Si può ritenere non più rimandabile un radicale cambio di prospettiva rispetto a quello attuale del materialismo e dell’economicità in tutti i campi dell’esistenza?
«Non solo non è più rimandabile, ma stiamo già capitolando sotto i colpi dei disastri provocati da questo tipo di economia e di gestione politica: tutti i giorni assistiamo a disastri ecologici con danni alle cose e alle vite umane; il 90 % delle popolazioni vive in uno stato di guerra che produce solo l’innalzamento del fatturato dell’industria bellica – l’unica in fase di sviluppo. La conseguenza di questo sono flussi migratori insostenibili per l’impossibilità di provvedere ai bisogni minimi vitali di queste persone. La disoccupazione è ormai uno stato sociale diffuso per i giovani, ma, ancor più grave, per gli adulti che non hanno la possibilità di riciclarsi nel mondo produttivo, o sarebbe meglio dire nella produttività basata sullo sfruttamento delle risorse. Mi sembra che siamo circondati da disastri a tutto raggio, mentre chi ci governa a livello economico e politico continua a manipolare l’informazione e le coscienze, con l’unico obiettivo di mantenerci ciechi. Voglio concludere con una citazione di Naranjo dal libro pubblicato da Terra Nuova:
“Viviamo in una cultura che è stata mantenuta immatura per mezzo di una sorta di piaga emotiva perpetuata attraverso le generazioni, interferendo con quella crescita emotiva che potrebbe portare le persone a esprimere pienamente le proprie potenzialità.(…)

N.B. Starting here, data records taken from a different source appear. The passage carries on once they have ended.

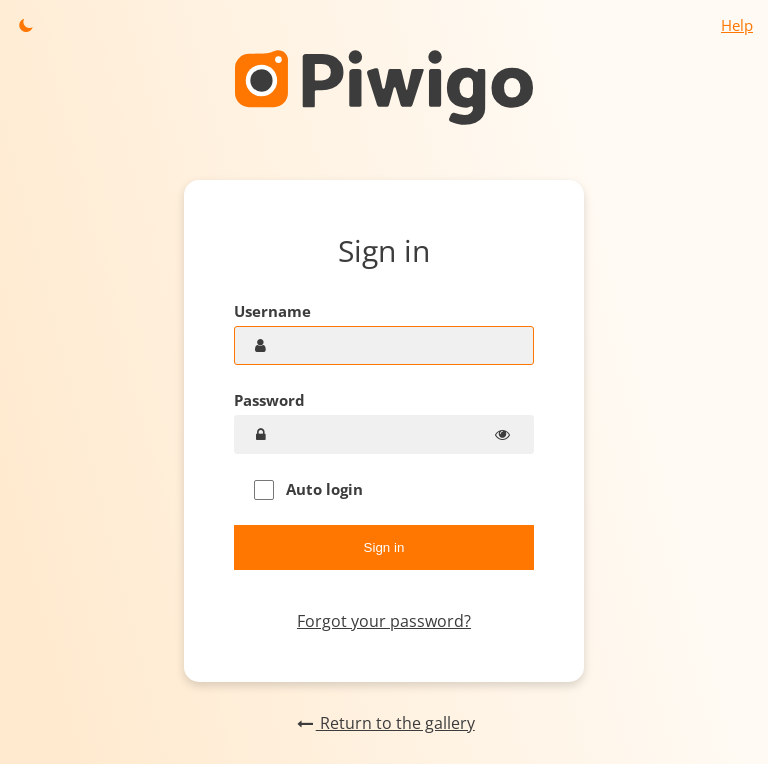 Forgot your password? (384, 621)
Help (737, 25)
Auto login (308, 489)
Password (269, 400)
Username (272, 311)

se tenessimo in conto le cause della sofferenza nel mondo, ci si accorgerebbe che abbiamo bisogno di persone più sagge, coscienti e amorevoli, che in quanto più amorevoli sarebbero anche più virtuose,
e in quanto esseri umani migliori costituirebbero la base di una società più felice. Si può forse avere un tessuto sano senza cellule sane?
Ma sembra che parlare di queste cose sia quasi proibito e parlare di amore in un ambiente accademico o in un’istituzione educativa equivalga a non essere né scientifico né accademico, cioè a usare il cervello sbagliato. L’insieme di queste cose costituirebbe unapoliticadella coscienzae l’apparente irrilevanza di tutto ciò mostra esplicitamente che oggi impera unapolitica per l’incoscienza, dal cui punto di vista nulla di ciò che qui si è descritto è educare, né tantomeno è buono o rilevante”.».